Exercise instructions: Transcribe only the lines of the listing below from the one holding "Тихие и игристые вина" through the one holding "статье на канале", inclusive, without any change.
>>>>>
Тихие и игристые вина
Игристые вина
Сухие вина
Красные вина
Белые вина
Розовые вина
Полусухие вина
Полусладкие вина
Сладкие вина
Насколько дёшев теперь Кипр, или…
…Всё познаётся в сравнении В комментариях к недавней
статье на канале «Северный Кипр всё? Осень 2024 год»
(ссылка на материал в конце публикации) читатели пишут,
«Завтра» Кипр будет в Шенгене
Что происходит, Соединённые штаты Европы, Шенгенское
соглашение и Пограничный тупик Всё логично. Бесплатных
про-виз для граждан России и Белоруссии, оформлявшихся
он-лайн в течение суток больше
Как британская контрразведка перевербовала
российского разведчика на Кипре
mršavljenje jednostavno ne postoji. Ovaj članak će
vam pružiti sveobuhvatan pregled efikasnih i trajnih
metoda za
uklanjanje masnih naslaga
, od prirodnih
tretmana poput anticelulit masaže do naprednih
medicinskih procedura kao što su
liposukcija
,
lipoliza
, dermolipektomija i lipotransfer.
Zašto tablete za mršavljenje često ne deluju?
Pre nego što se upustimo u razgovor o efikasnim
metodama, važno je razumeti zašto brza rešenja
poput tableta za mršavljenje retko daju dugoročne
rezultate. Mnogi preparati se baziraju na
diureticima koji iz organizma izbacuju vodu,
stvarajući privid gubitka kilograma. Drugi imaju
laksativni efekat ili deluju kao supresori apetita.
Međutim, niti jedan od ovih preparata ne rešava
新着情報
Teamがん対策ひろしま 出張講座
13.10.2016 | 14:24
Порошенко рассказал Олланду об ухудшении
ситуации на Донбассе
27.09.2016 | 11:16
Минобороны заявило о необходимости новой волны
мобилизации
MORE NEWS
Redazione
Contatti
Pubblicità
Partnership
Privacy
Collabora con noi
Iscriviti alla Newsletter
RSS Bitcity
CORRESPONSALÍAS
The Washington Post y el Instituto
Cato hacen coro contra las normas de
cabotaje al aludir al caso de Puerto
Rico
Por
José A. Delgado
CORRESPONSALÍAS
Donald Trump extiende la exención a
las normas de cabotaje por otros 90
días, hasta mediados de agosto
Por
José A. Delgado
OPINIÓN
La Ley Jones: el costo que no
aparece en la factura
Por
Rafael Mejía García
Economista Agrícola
<<<<<
>>>>>
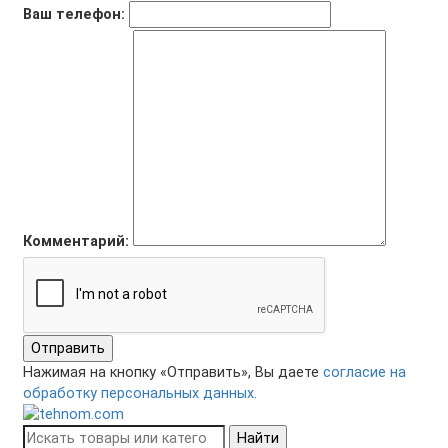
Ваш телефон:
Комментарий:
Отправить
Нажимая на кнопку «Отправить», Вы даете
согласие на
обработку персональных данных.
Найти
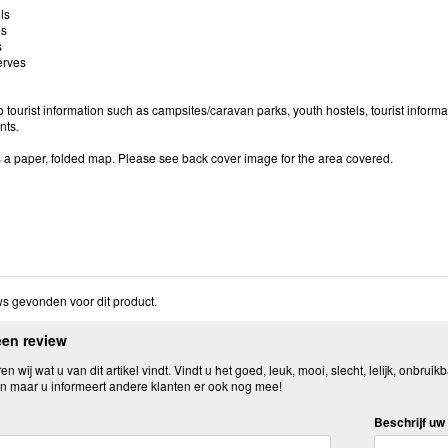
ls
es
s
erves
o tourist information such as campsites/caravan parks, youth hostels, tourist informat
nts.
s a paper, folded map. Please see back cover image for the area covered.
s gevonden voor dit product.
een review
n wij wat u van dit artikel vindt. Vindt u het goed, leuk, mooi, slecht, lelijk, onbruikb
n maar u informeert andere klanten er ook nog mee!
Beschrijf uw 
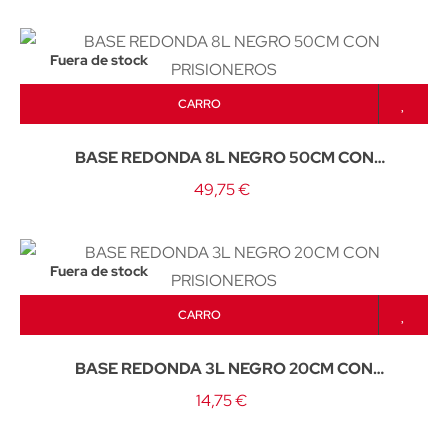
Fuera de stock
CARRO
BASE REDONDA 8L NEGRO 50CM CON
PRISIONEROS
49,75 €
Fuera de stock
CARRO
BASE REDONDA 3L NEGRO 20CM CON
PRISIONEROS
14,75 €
<<<<<
>>>>>
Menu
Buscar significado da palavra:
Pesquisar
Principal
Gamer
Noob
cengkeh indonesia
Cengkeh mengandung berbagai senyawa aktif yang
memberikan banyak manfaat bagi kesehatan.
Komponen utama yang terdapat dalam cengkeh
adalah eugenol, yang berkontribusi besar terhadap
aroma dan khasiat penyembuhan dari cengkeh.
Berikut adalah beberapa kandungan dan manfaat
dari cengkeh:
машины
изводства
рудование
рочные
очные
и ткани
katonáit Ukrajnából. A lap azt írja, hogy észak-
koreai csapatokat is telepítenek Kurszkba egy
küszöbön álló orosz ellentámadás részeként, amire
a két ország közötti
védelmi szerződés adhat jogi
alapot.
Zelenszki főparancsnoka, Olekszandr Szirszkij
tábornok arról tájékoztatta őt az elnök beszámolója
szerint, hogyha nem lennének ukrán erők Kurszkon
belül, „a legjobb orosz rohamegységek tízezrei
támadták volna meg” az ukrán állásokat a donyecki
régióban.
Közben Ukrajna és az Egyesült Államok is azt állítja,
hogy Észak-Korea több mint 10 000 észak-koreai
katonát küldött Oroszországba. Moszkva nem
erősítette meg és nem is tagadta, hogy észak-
<<<<<
Your response:
Тихие и игристые вина
Игристые вина
Сухие вина
Красные вина
Белые вина
Розовые вина
Полусухие вина
Полусладкие вина
Сладкие вина
Насколько дёшев теперь Кипр, или…
…Всё познаётся в сравнении В комментариях к недавней
статье на канале «Северный Кипр всё? Осень 2024 год»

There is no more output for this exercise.